WHAT NEEDS TO BE DONE: Would it be possible to copy exactly the lines from the one containing "Другие товары" to the end of the entries, including both and nothing else?

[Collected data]
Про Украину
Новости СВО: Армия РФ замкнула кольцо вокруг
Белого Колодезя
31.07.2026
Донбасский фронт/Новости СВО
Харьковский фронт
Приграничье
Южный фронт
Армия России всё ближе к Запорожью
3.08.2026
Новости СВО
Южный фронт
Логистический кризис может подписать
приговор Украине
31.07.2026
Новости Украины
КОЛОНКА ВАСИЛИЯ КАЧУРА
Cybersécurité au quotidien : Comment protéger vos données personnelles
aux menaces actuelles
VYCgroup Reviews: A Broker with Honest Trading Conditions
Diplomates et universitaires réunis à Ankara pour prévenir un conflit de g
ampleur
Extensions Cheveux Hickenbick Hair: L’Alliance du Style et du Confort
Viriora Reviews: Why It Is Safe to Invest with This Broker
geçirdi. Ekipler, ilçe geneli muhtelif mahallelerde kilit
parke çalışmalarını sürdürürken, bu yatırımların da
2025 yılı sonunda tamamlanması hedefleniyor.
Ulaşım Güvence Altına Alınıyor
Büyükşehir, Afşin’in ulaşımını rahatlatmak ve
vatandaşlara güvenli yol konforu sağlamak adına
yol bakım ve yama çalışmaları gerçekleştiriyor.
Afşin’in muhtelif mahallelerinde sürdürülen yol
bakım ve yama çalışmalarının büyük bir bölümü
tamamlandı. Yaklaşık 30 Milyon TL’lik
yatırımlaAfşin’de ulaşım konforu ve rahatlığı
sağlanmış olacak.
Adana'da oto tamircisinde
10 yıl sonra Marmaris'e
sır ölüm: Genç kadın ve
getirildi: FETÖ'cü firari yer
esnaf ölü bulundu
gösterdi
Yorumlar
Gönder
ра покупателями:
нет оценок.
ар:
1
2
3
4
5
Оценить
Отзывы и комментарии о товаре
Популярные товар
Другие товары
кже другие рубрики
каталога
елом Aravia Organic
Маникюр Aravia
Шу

OUTPUT FOR THIS TASK:
Другие товары
кже другие рубрики
каталога
елом Aravia Organic
Маникюр Aravia
Шу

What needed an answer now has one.